#### Activity
Which lines belong in your copy? Those from the start of the data through the line with "เครื่องหมายคำถ", exactly as written, without any pictures.
--- START ---
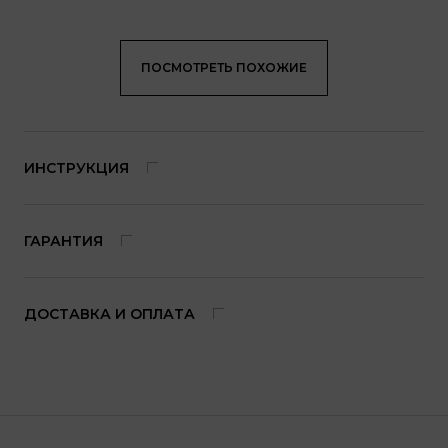
ПОСМОТРЕТЬ ПОХОЖИЕ
ИНСТРУКЦИЯ
ГАРАНТИЯ
ДОСТАВКА И ОПЛАТА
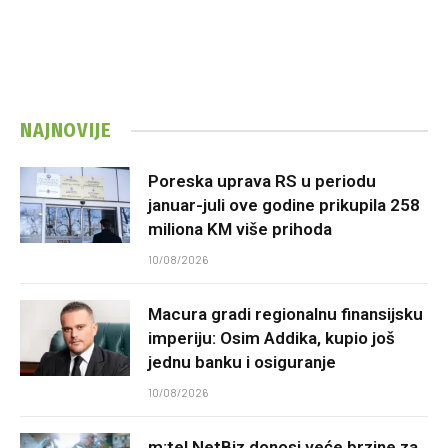
NAJNOVIJE
Poreska uprava RS u periodu
januar-juli ove godine prikupila 258
miliona KM više prihoda
10/08/2026
Macura gradi regionalnu finansijsku
imperiju: Osim Addika, kupio još
jednu banku i osiguranje
10/08/2026
m:tel NetBiz donosi veće brzine za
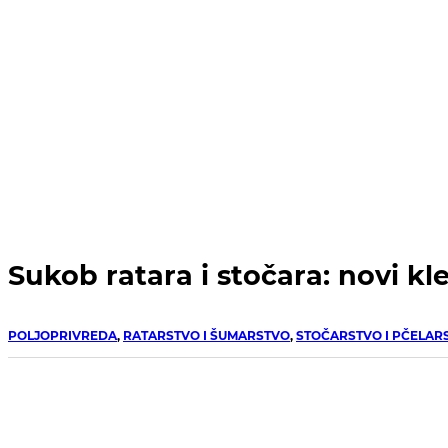
Sukob ratara i stočara: novi 
POLJOPRIVREDA
,
RATARSTVO I ŠUMARSTVO
,
STOČARSTVO I PČELAR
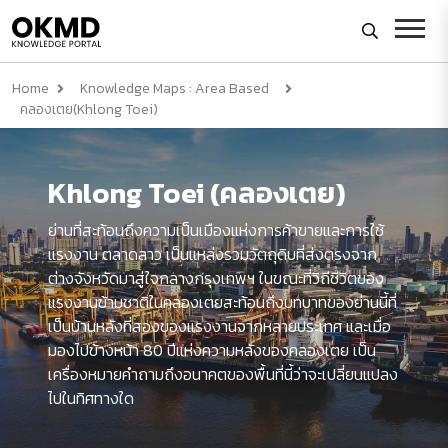
Home
Knowledge Maps : Area Based
คลองเตย(Khlong Toei)
Khlong Toei (คลองเตย)
ย่านที่สะท้อนถึงความเป็นเมืองแห่งการค้าขายและการใช้
แรงงาน ตลาดลาว เป็นแหล่งรวมวัตถุดิบที่ส่งตรงจาก
ต่างจังหวัดมาสู่ใจกลางกรุงเทพฯ ในขณะที่วิถีชีวิตของ
แรงงานข้ามชาติในคลองเตยสะท้อนถึงบทบาทของย่านนี้ที่
เป็นบ้านหลังที่สองของแรงงานจากหลายประเทศ และเมื่อ
มองไปข้างหน้า 80 ปีแห่งความหลังของคลองเตย เป็น
เครื่องหมายคำถามถึงอนาคตของพื้นที่นี้ว่าจะเปลี่ยนแปลง
ไปในทิศทางใด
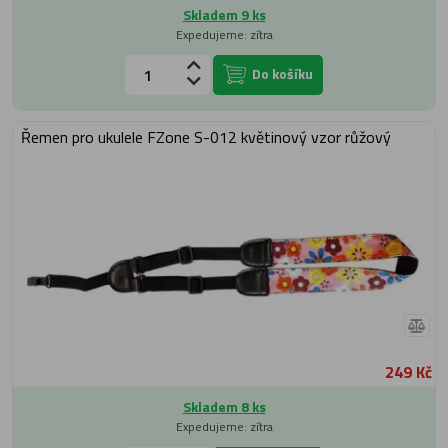
Skladem 9 ks
Expedujeme: zítra
Do košíku
Řemen pro ukulele FZone S-012 květinový vzor růžový
249 Kč
Skladem 8 ks
Expedujeme: zítra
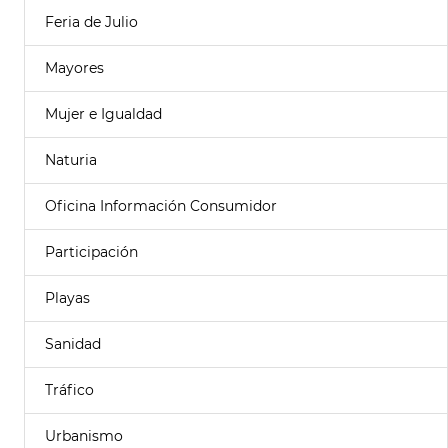
Feria de Julio
Mayores
Mujer e Igualdad
Naturia
Oficina Información Consumidor
Participación
Playas
Sanidad
Tráfico
Urbanismo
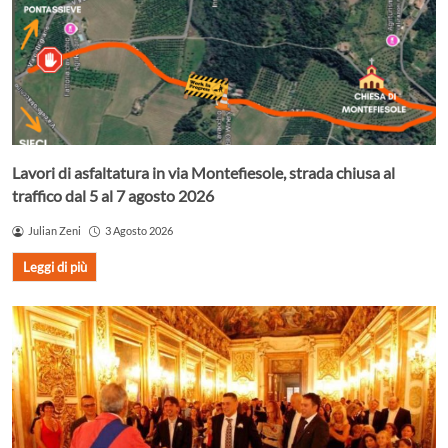
Lavori di asfaltatura in via Montefiesole, strada chiusa al
traffico dal 5 al 7 agosto 2026
Julian Zeni
3 Agosto 2026
Leggi di più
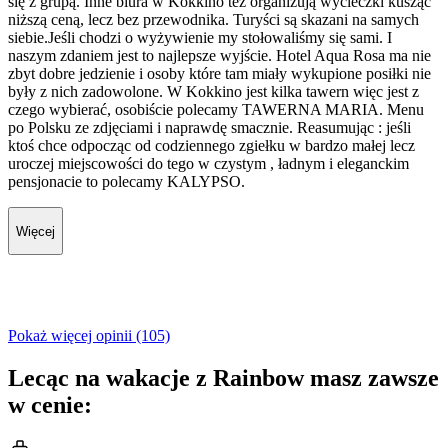
się z grupą. Inne biura w Kokkino też organizują wycieczki kusząc
niższą ceną, lecz bez przewodnika. Turyści są skazani na samych
siebie.Jeśli chodzi o wyżywienie my stołowaliśmy się sami. I
naszym zdaniem jest to najlepsze wyjście. Hotel Aqua Rosa ma nie
zbyt dobre jedzienie i osoby które tam miały wykupione posiłki nie
były z nich zadowolone. W Kokkino jest kilka tawern więc jest z
czego wybierać, osobiście polecamy TAWERNA MARIA. Menu
po Polsku ze zdjęciami i naprawdę smacznie. Reasumując : jeśli
ktoś chce odpocząc od codziennego zgiełku w bardzo małej lecz
uroczej miejscowości do tego w czystym , ładnym i eleganckim
pensjonacie to polecamy KALYPSO.
Więcej
Pokaż więcej opinii (105)
Lecąc na wakacje z Rainbow masz zawsze
w cenie:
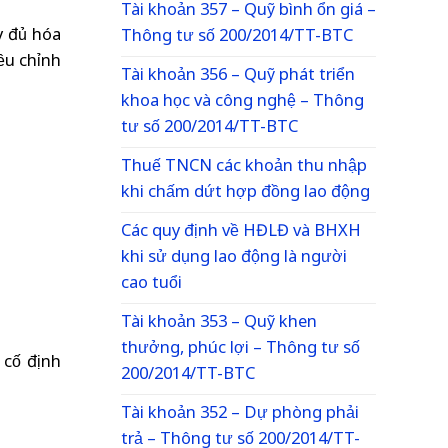
Tài khoản 357 – Quỹ bình ổn giá –
y đủ hóa
Thông tư số 200/2014/TT-BTC
ều chỉnh
Tài khoản 356 – Quỹ phát triển
khoa học và công nghệ – Thông
tư số 200/2014/TT-BTC
Thuế TNCN các khoản thu nhập
khi chấm dứt hợp đồng lao động
Các quy định về HĐLĐ và BHXH
khi sử dụng lao động là người
cao tuổi
Tài khoản 353 – Quỹ khen
thưởng, phúc lợi – Thông tư số
 cố định
200/2014/TT-BTC
Tài khoản 352 – Dự phòng phải
trả – Thông tư số 200/2014/TT-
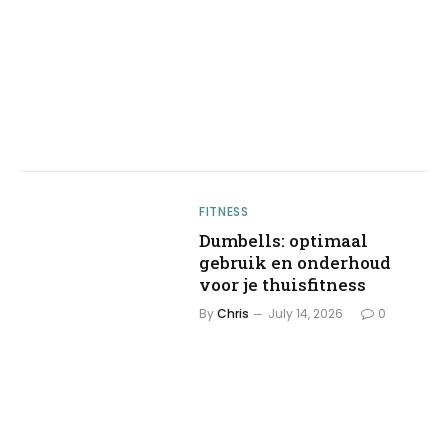
FITNESS
Dumbells: optimaal
gebruik en onderhoud
voor je thuisfitness
By
Chris
July 14, 2026
0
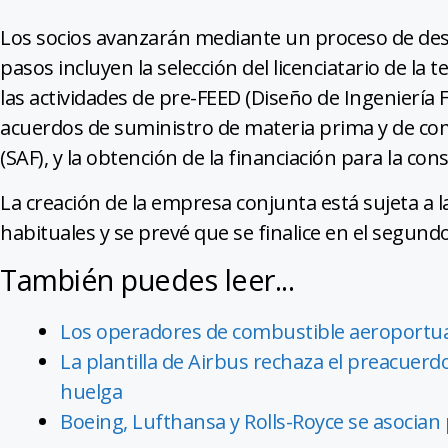
Los socios avanzarán mediante un proceso de desa
pasos incluyen la selección del licenciatario de la t
las actividades de pre-FEED (Diseño de Ingeniería F
acuerdos de suministro de materia prima y de co
(SAF), y la obtención de la financiación para la con
La creación de la empresa conjunta está sujeta a l
habituales y se prevé que se finalice en el segund
También puedes leer...
Los operadores de combustible aeroportuar
La plantilla de Airbus rechaza el preacuer
huelga
Boeing, Lufthansa y Rolls-Royce se asocian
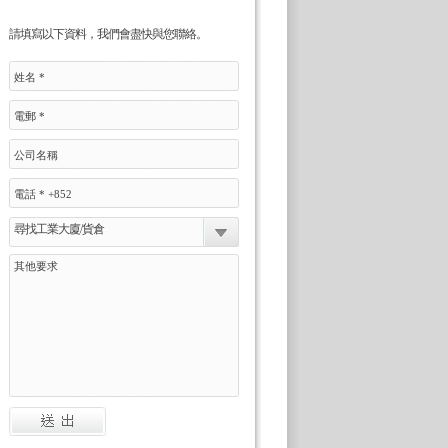
請填寫以下資料，我們會盡快與您聯絡。
尋找工業大廈/貨倉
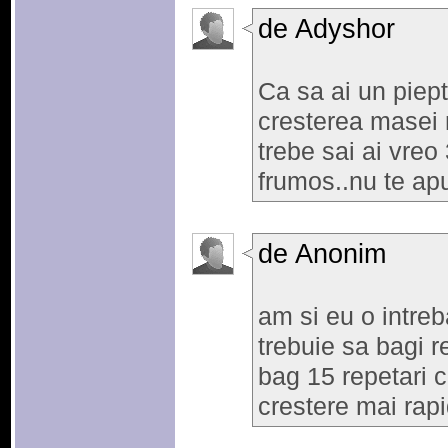
de Adyshor
Ca sa ai un piept
cresterea masei m
trebe sai ai vreo
frumos..nu te apu
de Anonim
am si eu o intreb
trebuie sa bagi r
bag 15 repetari c
crestere mai rap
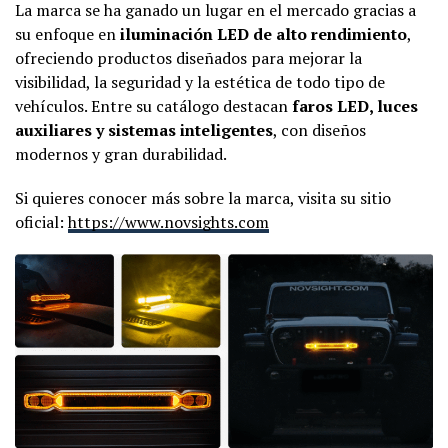
La marca se ha ganado un lugar en el mercado gracias a
su enfoque en
iluminación LED de alto rendimiento
,
ofreciendo productos diseñados para mejorar la
visibilidad, la seguridad y la estética de todo tipo de
vehículos. Entre su catálogo destacan
faros LED, luces
auxiliares y sistemas inteligentes
, con diseños
modernos y gran durabilidad.
Si quieres conocer más sobre la marca, visita su sitio
oficial:
https://www.novsights.com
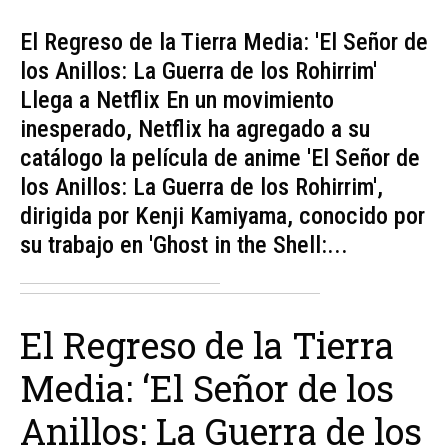
El Regreso de la Tierra Media: 'El Señor de
los Anillos: La Guerra de los Rohirrim'
Llega a Netflix En un movimiento
inesperado, Netflix ha agregado a su
catálogo la película de anime 'El Señor de
los Anillos: La Guerra de los Rohirrim',
dirigida por Kenji Kamiyama, conocido por
su trabajo en 'Ghost in the Shell:...
El Regreso de la Tierra
Media: ‘El Señor de los
Anillos: La Guerra de los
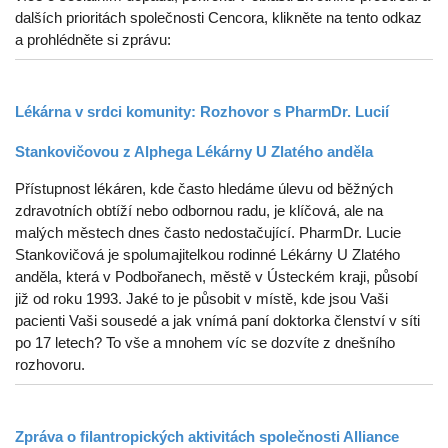
dalších prioritách společnosti Cencora, klikněte na tento odkaz
a prohlédněte si zprávu:
Lékárna v srdci komunity: Rozhovor s PharmDr. Lucií
Stankovičovou z Alphega Lékárny U Zlatého anděla
Přístupnost lékáren, kde často hledáme úlevu od běžných
zdravotních obtíží nebo odbornou radu, je klíčová, ale na
malých městech dnes často nedostačující. PharmDr. Lucie
Stankovičová je spolumajitelkou rodinné Lékárny U Zlatého
anděla, která v Podbořanech, městě v Ústeckém kraji, působí
již od roku 1993. Jaké to je působit v místě, kde jsou Vaši
pacienti Vaši sousedé a jak vnímá paní doktorka členství v síti
po 17 letech? To vše a mnohem víc se dozvíte z dnešního
rozhovoru.
Zpráva o filantropických aktivitách společnosti Alliance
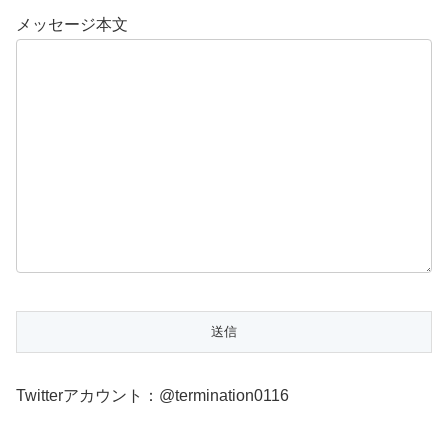
メッセージ本文
Twitterアカウント：@termination0116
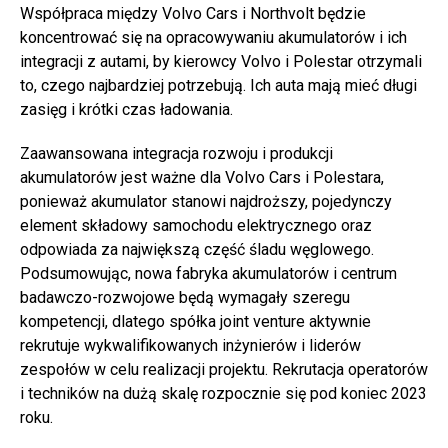
Współpraca między Volvo Cars i Northvolt będzie
koncentrować się na opracowywaniu akumulatorów i ich
integracji z autami, by kierowcy Volvo i Polestar otrzymali
to, czego najbardziej potrzebują. Ich auta mają mieć długi
zasięg i krótki czas ładowania.
Zaawansowana integracja rozwoju i produkcji
akumulatorów jest ważne dla Volvo Cars i Polestara,
ponieważ akumulator stanowi najdroższy, pojedynczy
element składowy samochodu elektrycznego oraz
odpowiada za największą część śladu węglowego.
Podsumowując, nowa fabryka akumulatorów i centrum
badawczo-rozwojowe będą wymagały szeregu
kompetencji, dlatego spółka joint venture aktywnie
rekrutuje wykwalifikowanych inżynierów i liderów
zespołów w celu realizacji projektu. Rekrutacja operatorów
i techników na dużą skalę rozpocznie się pod koniec 2023
roku.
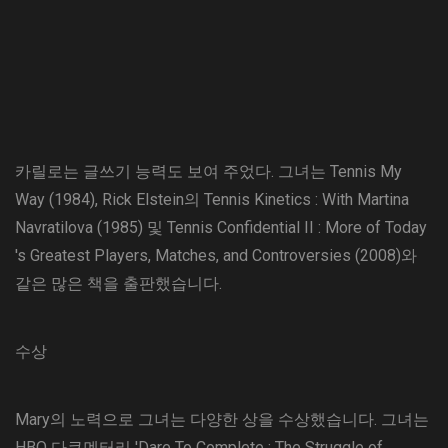
카릴로는 글쓰기 능력도 보여 주었다. 그녀는 Tennis My
Way (1984), Rick Elstein의 Tennis Kinetics : With Martina
Navratilova (1985) 및 Tennis Confidential II : More of Today
's Greatest Players, Matches, and Controversies (2008)와
같은 많은 책을 출판했습니다.
수상
Mary의 노력으로 그녀는 다양한 상을 수상했습니다. 그녀는
HBO 다큐멘터리 'Dare To Complete : The Struggle of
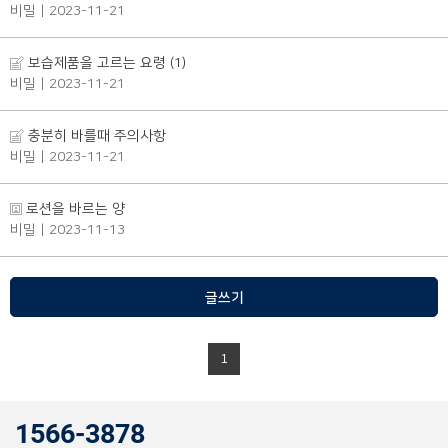
비밀
| 2023-11-21
보습제품을 고르는 요령 (1)
비밀
| 2023-11-21
충분히 바를때 주의사항
비밀
| 2023-11-21
로션을 바르는 양
비밀
| 2023-11-13
글쓰기
1
1566-3878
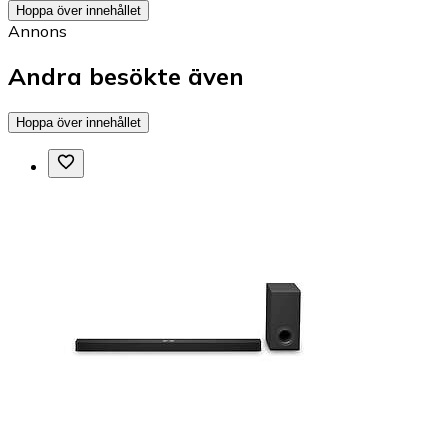
Hoppa över innehållet
Annons
Andra besökte även
Hoppa över innehållet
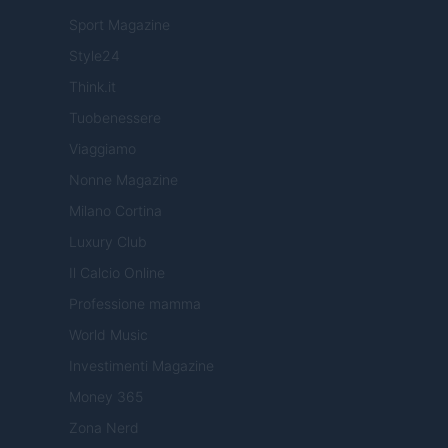
Sport Magazine
Style24
Think.it
Tuobenessere
Viaggiamo
Nonne Magazine
Milano Cortina
Luxury Club
Il Calcio Online
Professione mamma
World Music
Investimenti Magazine
Money 365
Zona Nerd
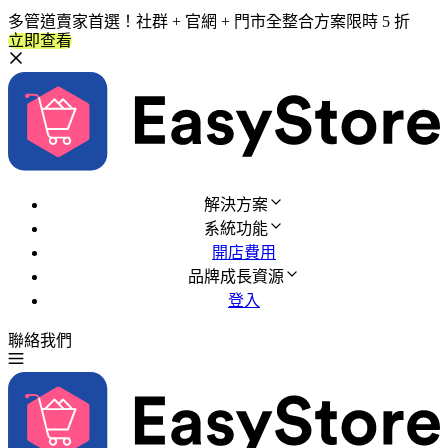
多管道賣家首選！社群 + 官網 + 門市全整合方案限時 5 折
立即查看
解決方案
系統功能
開店費用
品牌成長資源
登入
聯絡我們
免費試用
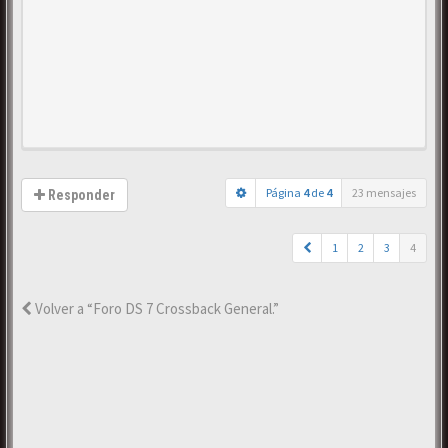
Página
4
de
4
23 mensajes
Responder
1
2
3
4
Volver a “Foro DS 7 Crossback General.”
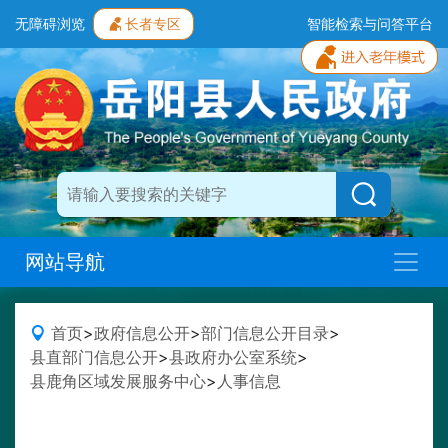
无障碍浏览
长者专区
智能检索与问答平台
网站导航
首页
>
政府信息公开
>
部门信息公开目录
>
县直部门信息公开
>
县政府办公室系统
>
县鹿角区域发展服务中心
>
人事信息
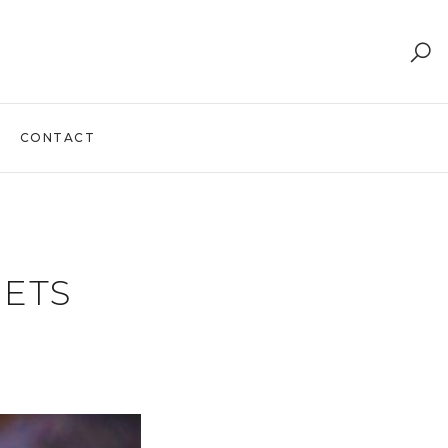
CONTACT
METS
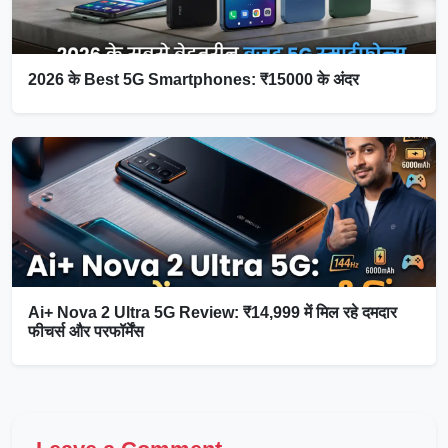
2026 के Best 5G Smartphones: ₹15000 के अंदर
Ai+ Nova 2 Ultra 5G Review: ₹14,999 में मिल रहे दमदार
फीचर्स और परफॉर्मेंस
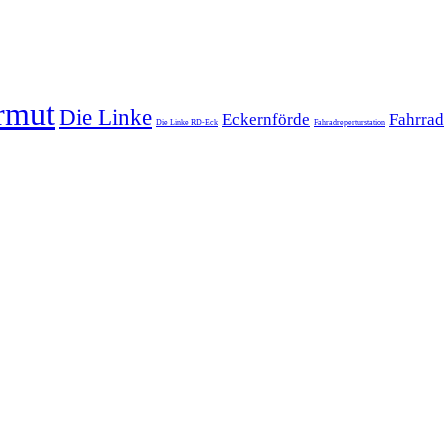
rmut
Die Linke
Eckernförde
Fahrrad
Die Linke RD-Eck
Fahradreperturstation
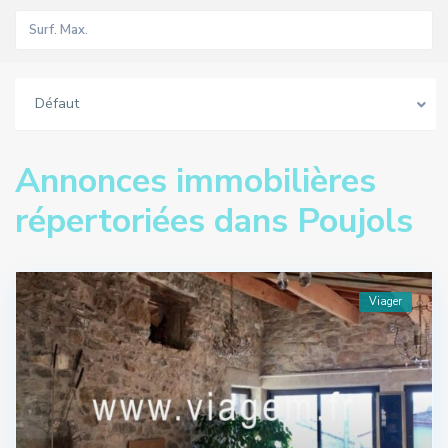
Défaut
Annonces immobilières
répertoriées dans Poujols
Viager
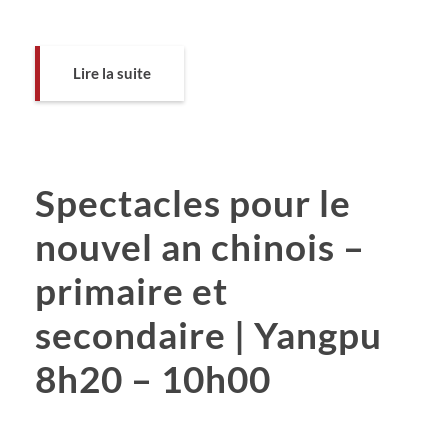
Lire la suite
Spectacles pour le
nouvel an chinois –
primaire et
secondaire | Yangpu
8h20 – 10h00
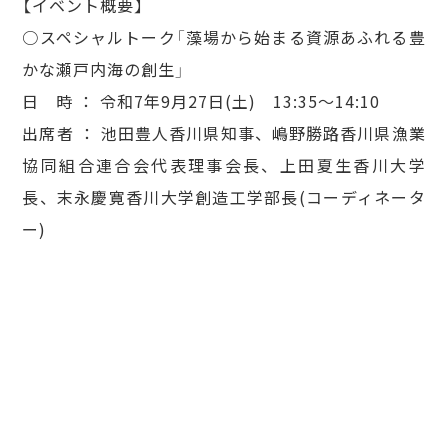
【イベント概要】
○スペシャルトーク「藻場から始まる資源あふれる豊
かな瀬戸内海の創生」
日 時 ： 令和7年9月27日(土) 13:35～14:10
出席者 ： 池田豊人香川県知事、嶋野勝路香川県漁業
協同組合連合会代表理事会長、上田夏生香川大学
長、末永慶寛香川大学創造工学部長(コーディネータ
ー)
--- END ---
#### Exercise response
ПОСМОТРЕТЬ ПОХОЖИЕ
ИНСТРУКЦИЯ
ГАРАНТИЯ
ДОСТАВКА И ОПЛАТА
NAJNOVIJE
Poreska uprava RS u periodu
januar-juli ove godine prikupila 258
miliona KM više prihoda
10/08/2026
Macura gradi regionalnu finansijsku
imperiju: Osim Addika, kupio još
jednu banku i osiguranje
10/08/2026
m:tel NetBiz donosi veće brzine za
Sukob ratara i stočara: novi 
POLJOPRIVREDA
,
RATARSTVO I ŠUMARSTVO
,
STOČARSTVO I PČELAR
Home
Knowledge Maps : Area Based
คลองเตย(Khlong Toei)
Khlong Toei (คลองเตย)
ย่านที่สะท้อนถึงความเป็นเมืองแห่งการค้าขายและการใช้
แรงงาน ตลาดลาว เป็นแหล่งรวมวัตถุดิบที่ส่งตรงจาก
ต่างจังหวัดมาสู่ใจกลางกรุงเทพฯ ในขณะที่วิถีชีวิตของ
แรงงานข้ามชาติในคลองเตยสะท้อนถึงบทบาทของย่านนี้ที่
เป็นบ้านหลังที่สองของแรงงานจากหลายประเทศ และเมื่อ
มองไปข้างหน้า 80 ปีแห่งความหลังของคลองเตย เป็น
เครื่องหมายคำถามถึงอนาคตของพื้นที่นี้ว่าจะเปลี่ยนแปลง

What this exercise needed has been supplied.